(THE DATA)

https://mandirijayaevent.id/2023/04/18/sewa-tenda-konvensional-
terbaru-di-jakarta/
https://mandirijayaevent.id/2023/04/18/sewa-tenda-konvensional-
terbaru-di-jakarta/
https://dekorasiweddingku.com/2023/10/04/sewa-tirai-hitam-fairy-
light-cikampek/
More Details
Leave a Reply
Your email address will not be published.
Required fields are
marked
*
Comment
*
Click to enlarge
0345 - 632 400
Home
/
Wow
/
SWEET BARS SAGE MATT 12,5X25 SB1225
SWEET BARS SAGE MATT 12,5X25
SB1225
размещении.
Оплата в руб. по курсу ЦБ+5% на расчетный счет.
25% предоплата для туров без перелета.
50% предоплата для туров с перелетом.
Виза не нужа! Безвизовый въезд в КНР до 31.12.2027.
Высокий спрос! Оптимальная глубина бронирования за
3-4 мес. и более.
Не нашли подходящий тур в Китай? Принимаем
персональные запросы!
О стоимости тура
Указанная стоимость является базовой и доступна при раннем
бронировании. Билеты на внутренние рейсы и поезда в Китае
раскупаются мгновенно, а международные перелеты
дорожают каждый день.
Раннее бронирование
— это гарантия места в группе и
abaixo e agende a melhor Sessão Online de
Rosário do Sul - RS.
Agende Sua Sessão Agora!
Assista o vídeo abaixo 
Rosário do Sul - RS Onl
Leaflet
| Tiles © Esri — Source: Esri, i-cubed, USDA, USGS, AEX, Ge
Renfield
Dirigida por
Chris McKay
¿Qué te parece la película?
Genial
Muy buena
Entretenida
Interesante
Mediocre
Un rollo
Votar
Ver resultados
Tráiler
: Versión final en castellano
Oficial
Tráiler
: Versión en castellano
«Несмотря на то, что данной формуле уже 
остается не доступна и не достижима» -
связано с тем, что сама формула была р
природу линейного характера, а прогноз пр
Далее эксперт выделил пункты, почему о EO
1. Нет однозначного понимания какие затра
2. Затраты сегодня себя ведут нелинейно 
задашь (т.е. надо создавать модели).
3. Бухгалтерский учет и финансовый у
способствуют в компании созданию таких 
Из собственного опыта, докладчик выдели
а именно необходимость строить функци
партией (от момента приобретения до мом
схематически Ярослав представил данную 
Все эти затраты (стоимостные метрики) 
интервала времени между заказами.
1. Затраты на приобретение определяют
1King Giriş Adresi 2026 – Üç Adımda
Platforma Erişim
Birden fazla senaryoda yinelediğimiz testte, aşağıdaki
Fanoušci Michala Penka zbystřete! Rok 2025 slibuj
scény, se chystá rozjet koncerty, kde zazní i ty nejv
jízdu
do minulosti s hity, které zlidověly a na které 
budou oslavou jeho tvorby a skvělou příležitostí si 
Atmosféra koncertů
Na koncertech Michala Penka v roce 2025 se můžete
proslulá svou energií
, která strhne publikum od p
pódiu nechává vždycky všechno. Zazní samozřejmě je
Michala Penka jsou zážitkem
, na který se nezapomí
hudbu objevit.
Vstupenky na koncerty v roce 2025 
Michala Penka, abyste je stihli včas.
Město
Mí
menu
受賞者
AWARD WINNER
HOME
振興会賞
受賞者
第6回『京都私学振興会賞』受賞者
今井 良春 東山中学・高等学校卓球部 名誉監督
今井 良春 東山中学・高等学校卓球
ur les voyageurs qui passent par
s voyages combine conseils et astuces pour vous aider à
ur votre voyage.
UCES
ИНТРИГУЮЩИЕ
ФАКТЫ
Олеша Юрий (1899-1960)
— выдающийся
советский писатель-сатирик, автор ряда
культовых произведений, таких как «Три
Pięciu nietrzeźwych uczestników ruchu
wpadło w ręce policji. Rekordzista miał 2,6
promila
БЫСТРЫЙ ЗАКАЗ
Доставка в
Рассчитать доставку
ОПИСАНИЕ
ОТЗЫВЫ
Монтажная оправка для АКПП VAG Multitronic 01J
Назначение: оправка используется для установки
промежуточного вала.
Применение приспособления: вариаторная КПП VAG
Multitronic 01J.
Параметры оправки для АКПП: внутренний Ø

(End THE DATA)

Everything in the material above from the line that has "Agende Sua Sessão Agora!" through the line that has "партией (от момента приобретения до мом" must be duplicated exactly, with no other lines given.

Agende Sua Sessão Agora!
Assista o vídeo abaixo 
Rosário do Sul - RS Onl
Leaflet
| Tiles © Esri — Source: Esri, i-cubed, USDA, USGS, AEX, Ge
Renfield
Dirigida por
Chris McKay
¿Qué te parece la película?
Genial
Muy buena
Entretenida
Interesante
Mediocre
Un rollo
Votar
Ver resultados
Tráiler
: Versión final en castellano
Oficial
Tráiler
: Versión en castellano
«Несмотря на то, что данной формуле уже 
остается не доступна и не достижима» -
связано с тем, что сама формула была р
природу линейного характера, а прогноз пр
Далее эксперт выделил пункты, почему о EO
1. Нет однозначного понимания какие затра
2. Затраты сегодня себя ведут нелинейно 
задашь (т.е. надо создавать модели).
3. Бухгалтерский учет и финансовый у
способствуют в компании созданию таких 
Из собственного опыта, докладчик выдели
а именно необходимость строить функци
партией (от момента приобретения до мом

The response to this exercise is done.